Revenue in the quarter came in a GBP2.22 billion, down from the GBP2.34 billion a year earlier, partly held back by fewer customers travelling to Egypt due to political unrest in the region.
Thomas Cook was almost brought to its knees in the wake of the financial crisis as it struggled to finance its big debt pile, and after major markets like Egypt were hit by the so-called Arab Spring, which toppled governments and regimes across North Africa.
It has continued to cut costs across the business as it tries to enhance margins and operate a leaner business. As part of the group's turnaround plan, it embarked on what it called "wave one", which was to exit low-value businesses to help shrink its huge debt pile. The group also has made savings by reducing its brands and labels to 30 from 85. The travel group unveiled its second wave of cost targets in May, when it said it expected to reach GBP460 million per year in benefits by 2015, with a "wave 2" target of over GBP400 million by the fiscal year 2018.
CEO Green said the company was on track to meet its operational performance targets in the current financial year and would deliver "more value" from next year.

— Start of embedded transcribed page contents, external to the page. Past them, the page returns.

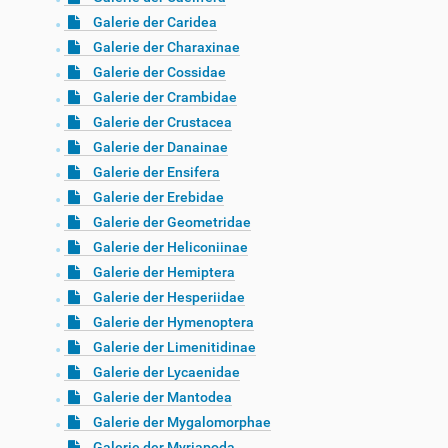
Galerie der Caridea
Galerie der Charaxinae
Galerie der Cossidae
Galerie der Crambidae
Galerie der Crustacea
Galerie der Danainae
Galerie der Ensifera
Galerie der Erebidae
Galerie der Geometridae
Galerie der Heliconiinae
Galerie der Hemiptera
Galerie der Hesperiidae
Galerie der Hymenoptera
Galerie der Limenitidinae
Galerie der Lycaenidae
Galerie der Mantodea
Galerie der Mygalomorphae
Galerie der Myriapoda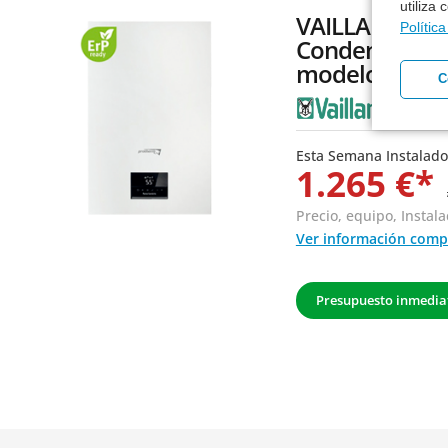
utiliza
VAILLANT Pr
Polític
Condens 18/2
modelo
C
Esta Semana Instalado
1.265 €*
Precio, equipo,
Instala
Ver información comp
Presupuesto inmedia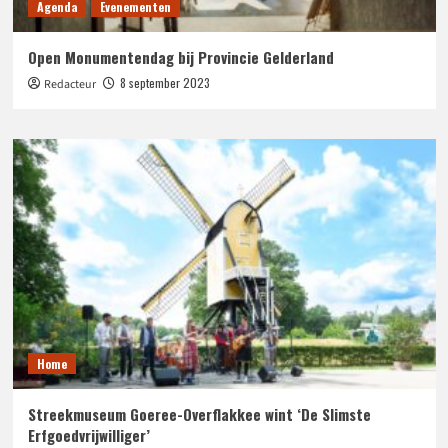
Agenda
Evenementen
Open Monumentendag bij Provincie Gelderland
8 september 2023
Redacteur
Home
Streekmuseum Goeree-Overflakkee wint ‘De Slimste
Erfgoedvrijwilliger’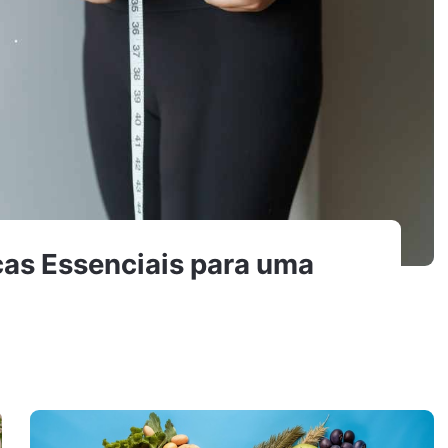
cas Essenciais para uma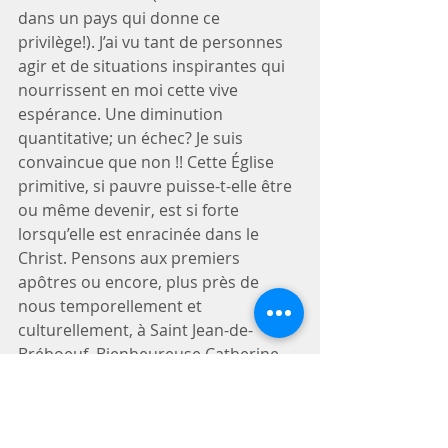
dans un pays qui donne ce 
privilège!). J’ai vu tant de personnes 
agir et de situations inspirantes qui 
nourrissent en moi cette vive 
espérance. Une diminution 
quantitative; un échec? Je suis 
convaincue que non !! Cette Église 
primitive, si pauvre puisse-t-elle être 
ou même devenir, est si forte 
lorsqu’elle est enracinée dans le 
Christ. Pensons aux premiers 
apôtres ou encore, plus près de 
nous temporellement et 
culturellement, à Saint Jean-de-
Bréboeuf, Bienheureuse Catherine 
de Saint-Augustin, Saint François-de-
Laval, Sainte Marguerite Bourgeois, 
Sainte Marie-de-l’Incarnation, et j’en 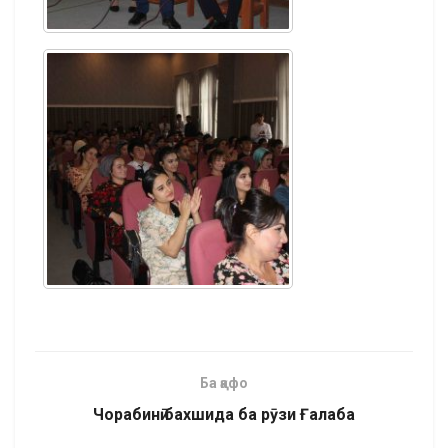
Ба қафо
Чорабинӣ бахшида ба рӯзи Ғалаба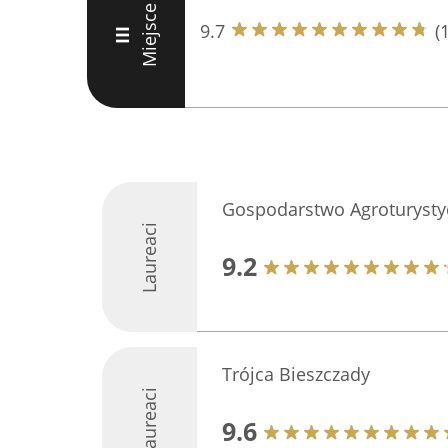
Miejsce
9.7
(
III
Gospodarstwo Agroturyst
Laureaci
9.2
Trójca Bieszczady
Laureaci
9.6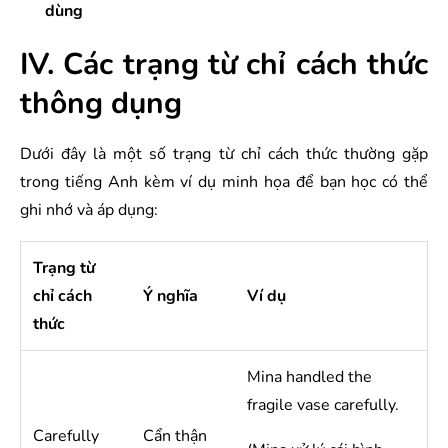
dùng
IV. Các trạng từ chỉ cách thức
thông dụng
Dưới đây là một số trạng từ chỉ cách thức thường gặp
trong tiếng Anh kèm ví dụ minh họa để bạn học có thể
ghi nhớ và áp dụng:
Trạng từ
chỉ cách
Ý nghĩa
Ví dụ
thức
Mina handled the
fragile vase carefully.
Carefully
Cẩn thận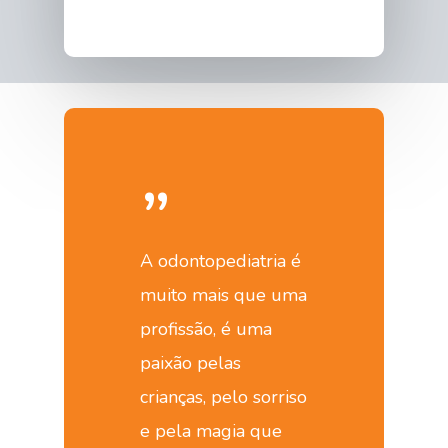
”
A odontopediatria é
muito mais que uma
profissão, é uma
paixão pelas
crianças, pelo sorriso
e pela magia que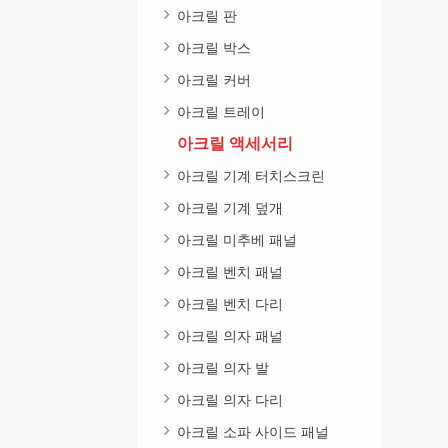
아크릴 판
아크릴 박스
아크릴 커버
아크릴 트레이
아크릴 액세서리
아크릴 기계 터치스크린
아크릴 기계 덮개
아크릴 미추베 패널
아크릴 벤치 패널
아크릴 벤치 다리
아크릴 의자 패널
아크릴 의자 발
아크릴 의자 다리
아크릴 소파 사이드 패널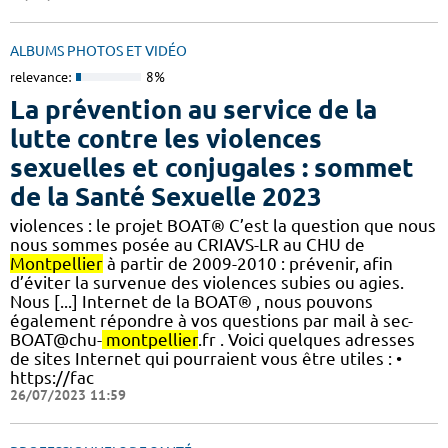
ALBUMS PHOTOS ET VIDÉO
relevance:
8%
La prévention au service de la
lutte contre les violences
sexuelles et conjugales : sommet
de la Santé Sexuelle 2023
violences : le projet BOAT® C’est la question que nous
nous sommes posée au CRIAVS-LR au CHU de
Montpellier
à partir de 2009-2010 : prévenir, afin
d’éviter la survenue des violences subies ou agies.
Nous [...] Internet de la BOAT® , nous pouvons
également répondre à vos questions par mail à sec-
BOAT@chu-
montpellier
.fr . Voici quelques adresses
de sites Internet qui pourraient vous être utiles : •
https://fac
26/07/2023 11:59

The travel group said recent demand in the Summer 2014 "late bookings" market has been strong in the UK, Germany and Northern Europe, albeit with some pricing softness due to higher European short haul market capacity. It said it has currently sold approximately 83% of its Summer programme, slightly more than at the same time last year.
Thomas Cook said it has seen strong demand for its concept hotels and resorts and partnership hotels, which are available exclusively through Thomas Cook, as well as a strong increase in online booking. It said Summer 2014 bookings for its concept hotels are up 43%.
It said it has also seen "encouraging bookings and pricing trends" for the Winter 2014/15 and Summer 2015 seasons.
"We are confident that the acceleration of our cost out and profit improvement programme will mitigate market pressures in order to achieve our (fiscal 2014) gross margin target improvements of greater than 1.2% and achieve operational performance in line with our expectations for (fiscal 2014)," the company said.
Thomas Cook's shares were among the top 10 gainers in the FTSE 250 early Thursday, but fell back somewhat and were trading 0.6% higher at 122.60 pence late morning.
"Today’s IMS should do a good job of soothing investor nerves, in our view. The profit growth run-rate is sustained, UK margins have bounced, current trading is reassuring and targets have been reiterated," said analysts at Jefferies in a research note.
"In terms of the underlying business, we remain confident in Thomas Cook's ability to meet targets. An inflection in UK trading will be a significant catalyst as new product is rolled out; we recommend Buying the shares in anticipation," they added.